Exercise requirements: Go through the lines below. Copy those with "Champion".

Provided records:
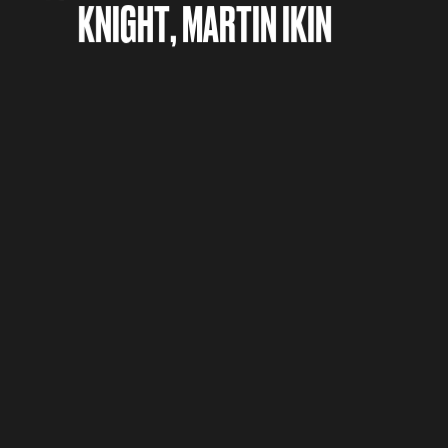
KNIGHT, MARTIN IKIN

==

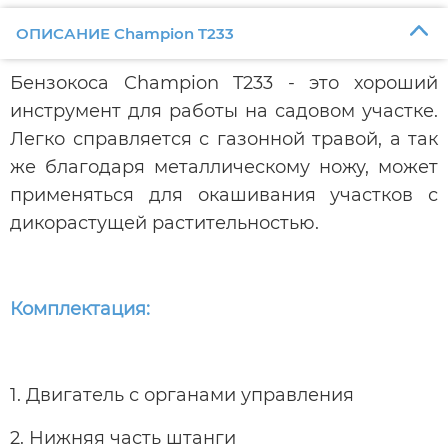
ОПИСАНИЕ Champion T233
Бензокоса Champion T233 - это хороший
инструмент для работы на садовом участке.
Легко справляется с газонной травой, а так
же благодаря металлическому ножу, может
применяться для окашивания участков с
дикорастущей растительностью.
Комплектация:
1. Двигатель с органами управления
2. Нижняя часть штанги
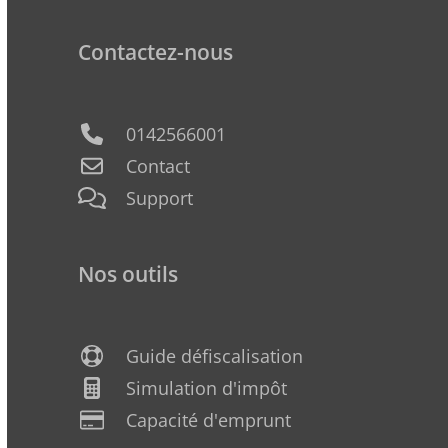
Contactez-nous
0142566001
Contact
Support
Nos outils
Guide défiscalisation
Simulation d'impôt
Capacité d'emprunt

Task solution:
ОПИСАНИЕ Champion T233
Бензокоса Champion T233 - это хороший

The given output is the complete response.